# 1. Introduction
On January 10, 2016, a Wild Card game between the Seattle Seahawks and Minnesota Vikings came down to a 27 yard field goal attempt by Vikings kicker Blair Walsh with just 25 seconds remaining. Walsh was within field goal range according to the NFL broadcast of the game$^1$. However, Walsh missed the field goal and the Vikings lost. 

The 27 yard miss highlights that "field goal range" is not something well defined. Joe Theismann's "The Complete Idiots Guide to Football" states that most kickers have a range between 45 and 50 yards$^2$. However, within this range 10% of field goals are missed. Between 45 and 49 yards, the leaguewide field goal percentage is just 71%. Kickers also warm up before games and determine their level of comfort attempting field goals from different ranges to determine their field goal range. But there is no tool to precisely define where field goal range is for a kicker.

In this paper, I present a tool that defines field goal range called the Field Goal Range Model(FGRM) by predicting whether field goal attempts will be successful or not given game and weather conditions. To do this I used two models: a K Nearest Neighbors model which classifies field goal attempts as "Successful" or "Not Successful"; and a Decision Tree which communicates the K Nearest Neighbors model's reasoning for classifying a field goal as "Successful" or "Not Successful" to NFL coaches.  
# 2. Data Preparation
The NFL's tracking data is composed of special teams plays from 2018 to 2020. In the data provided, there are 1738 field goal attempts. Anything that isn't listed as a field goal attempt in the NFL's play-level data is removed. Fakes and broken plays such as fumbled snaps are removed from the dataset. Blocked field goals are counted as misses.
Both the K Nearest Neighbors Model and the Decision Tree use the same features. Features were calculated from the NFL's tracking data, play level data, and the weather data provided by Thompson Bliss. The features are:
* Wind along Next Gen Stats Y axis:$w_s * s * sin(d-\phi)$
* Wind along Next Gen Stats X axis:$w_s * s * cos(d-\phi)$
* Precipitation
* Attempting kicker's field goal percentage: $\frac{kicks_{made}}{kicks_{attempted}}$ for each kicker
* Field goal distance: $\begin{cases} 120-absoluteYardlineNumber & playDirection=right \\ absoluteYardlineNumber & playDirection=left\end{cases}$

where $w_s$ is -1 if the play is moving right and 1 if the play is moving left according to the NFL's tracking data, $\phi$ is the stadium azimuth angle, $d$ is the wind direction, and $s$ is the wind speed. The data was split into a training set and testing set. 70% of the field goals were used for training and 30% were used for testing.
## 2.1 Class Imbalance
One thing to note in this dataset of field goals is that approximately 83% of field goals are successful. This is a big issue for FGRM, because if more area of the feature space is taken up by made field goals, the model will adopt a strategy of predicting that every kick will be made. However, this makes our definition of field goal target range the entire field, which is not useful. To account for this class imbalance, the SMOTE algorithm was used. This algorithm randomly selects a real field goal miss, finds its nearest neighbor that also is a field goal miss, and creates a synthetic field goal miss at a random point between them. This was repeated until the dataset consisted of 50% successful field goals and 50% missed field goals.

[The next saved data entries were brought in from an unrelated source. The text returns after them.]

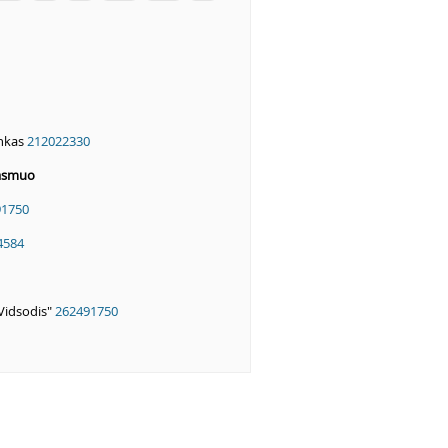
ankas
212022330
 asmuo
91750
4584
"Vidsodis"
262491750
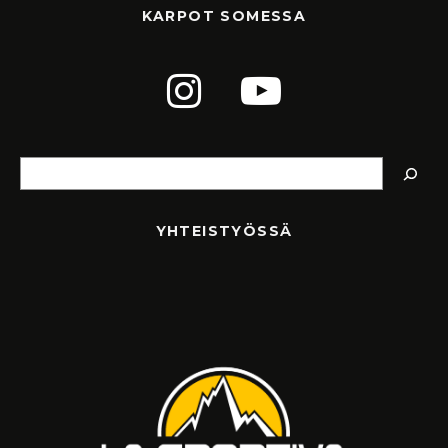
KARPOT SOMESSA
Etsi
YHTEISTYÖSSÄ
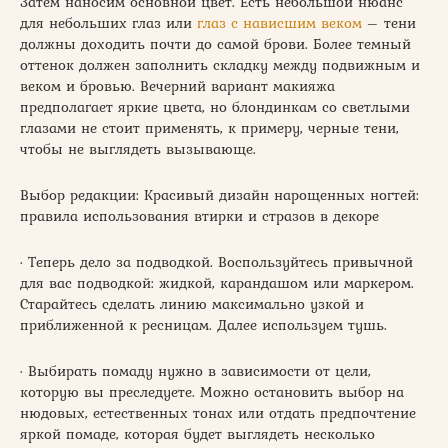
Затем наносим основной цвет. Есть небольшой нюанс
для небольших глаз или
глаз с нависшим веком
– тени
должны доходить почти до самой брови. Более темный
оттенок должен заполнить складку между подвижным и
веком и бровью. Вечерний вариант макияжа
предполагает яркие цвета, но блондинкам со светлыми
глазами не стоит применять, к примеру, черные тени,
чтобы не выглядеть вызывающе.
Выбор редакции: Красивый дизайн нарощенных ногтей:
правила использования втирки и стразов в декоре
· Теперь дело за подводкой. Воспользуйтесь привычной
для вас подводкой: жидкой, карандашом или маркером.
Старайтесь сделать линию максимально узкой и
приближенной к ресницам. Далее используем тушь.
· Выбирать помаду нужно в зависимости от цели,
которую вы преследуете. Можно остановить выбор на
нюдовых, естественных тонах или отдать предпочтение
яркой помаде, которая будет выглядеть несколько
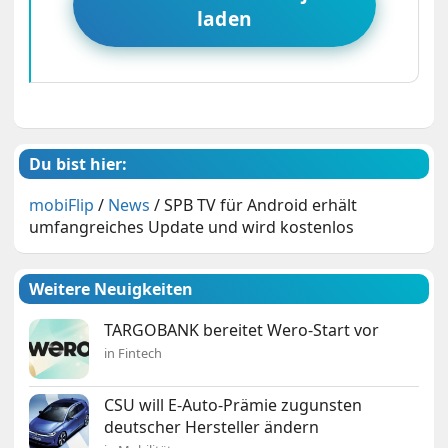
laden
Du bist hier:
mobiFlip
/
News
/
SPB TV für Android erhält
umfangreiches Update und wird kostenlos
Weitere Neuigkeiten
TARGOBANK bereitet Wero-Start vor
in Fintech
CSU will E-Auto-Prämie zugunsten
deutscher Hersteller ändern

Concluding this section, here is a visualization of the final dataset in 3 dimensions. Misses are shown with a red "o" and successful attempts are shown with a green "x."

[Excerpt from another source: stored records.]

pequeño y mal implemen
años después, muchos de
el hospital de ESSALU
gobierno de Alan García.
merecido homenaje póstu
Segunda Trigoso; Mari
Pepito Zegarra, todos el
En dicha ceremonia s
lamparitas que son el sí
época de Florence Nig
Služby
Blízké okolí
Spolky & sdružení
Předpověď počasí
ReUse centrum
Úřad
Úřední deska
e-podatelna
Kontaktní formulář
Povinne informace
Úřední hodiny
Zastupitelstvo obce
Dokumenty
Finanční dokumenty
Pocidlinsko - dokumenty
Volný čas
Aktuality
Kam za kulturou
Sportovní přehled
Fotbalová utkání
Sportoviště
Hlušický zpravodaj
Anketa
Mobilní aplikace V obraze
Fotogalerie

![fg_plot.png](attachment:76b9f1ca-9ee1-4fc6-90f1-d68e9400bfc9.png)
# 3. Field Goal Range Model
## 3.1 K Nearest Neighbors
To define field goal range, we need to know the distance from which each of the NFL's kickers can make field goals. Kickers must be reliable at making kicks from within this distance. The K Nearest Neighbors model accomplishes this task. It uses the features laid out in section 2 to determine if a field goal will be successful at a specified yardage. The model predicts "Kick Attempt Good" or "Kick Attempt No Good." This model is then run on field goals from 17 yards to 66 yards in the current game's weather conditions for a kicker to determine "target zones," that is, zones in which a kicker is in field goal range. 

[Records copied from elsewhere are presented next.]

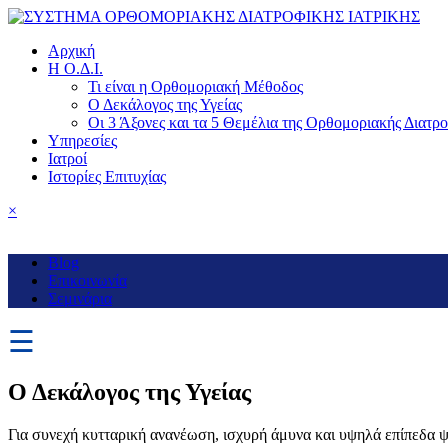
Αρχική
Η Ο.Δ.Ι.
Τι είναι η Ορθομοριακή Μέθοδος
Ο Δεκάλογος της Υγείας
Οι 3 Άξονες και τα 5 Θεμέλια της Ορθομοριακής Διατρ
Υπηρεσίες
Ιατροί
Ιστορίες Επιτυχίας
×
Blog
Επικοινωνία
Σεμινάρια
☰
Ο Δεκάλογος της Υγείας
Για συνεχή κυτταρική ανανέωση, ισχυρή άμυνα και υψηλά επίπεδα ψυ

Conventionally, a kicker's field goal range is described using a target yard line rather than "target zones". However, the leaguewide field goal percentage from beyond 40 yards is just 35%, from beyond 50 yards is 22%, but from beyond 60 yards is 27%. This means that depending on the kicker it may be beneficial to attempt a longer field goal. 

Let's go through the Blair Walsh example above. The kick was attempted outdoors, so weather is a factor for this kick. The stadium's azimuth angle during that game was 90 degrees. There was no precipitation. The wind was blowing west at 12 miles per hour according to the wind measurement taken at the beginning of the game and Weather underground's historical weather data$^1$. Blair Walsh's field goal percentage was 75% that season. Now, the model produces the following plot:

![walsh.png](attachment:2a7f7fb8-45bb-450f-b578-68b3bedb3a68.png)

Here, a red line indicates that the field goal is not in range and a green line indicates a field goal is in range. The 27 yard line is considered outside of field goal range here. 


Evaluation metrics and a confusion matrix are shown below. The model does a good job of predicting field goals:

* Accuracy:82.52%
* Precision(Positive Predictive Value):90.24% 
* Recall(True Positive Rate):74.33%
* Negative Predictive Value:76.76%
* Specificity(True Negative Rate):91.35%

![confusion_matrix_small.png](attachment:50cc1a9b-012e-430a-878b-d832a5df8b3b.png)
## 3.2 Decision Tree
Despite many teams being analytically inclined now, there are still teams and coaches that go by conventional wisdom or gut instinct. According to ESPN's NFL Analytics survey$^3$, the best way to improve analytics usage is increased buy-in from decision-makers. One AFC staffer said that what holds back analytics is explaining why the model was wrong$^3$. Another staffer said "mistrust, lack of communication, ..., and novelty" all played a role$^3$. The Decision Tree attempts to bridge the divide between analytics staff and coaches. 

The Decision Tree was trained on the K Nearest Neighbors model's inputs and its predictions. It produces a Decision Tree that explains why the K Nearest Neighbors model made a particular decision. This can be used to address scenarios where a coach's wisdom may not match what the K Nearest Neighbors model predicts. Blair Walsh's 27 yard kick is a good example of this. Blair Walsh is within traditional field goal range, yet the K Nearest Neighbors model predicts he will miss the kick. The Decision Tree can provide some insight as to why the K Nearest Neighbors model will predict this. If the result from the K Nearest Neighbors model matches the result from the Decision Tree, we get some insight as to why the K Nearest Neighbors predicted the miss or hit. If the results do not match, then we get a possible reason that either the K Nearest Neighbors model or Decision Tree was wrong and get a reason that the correct model achieved the correct result. 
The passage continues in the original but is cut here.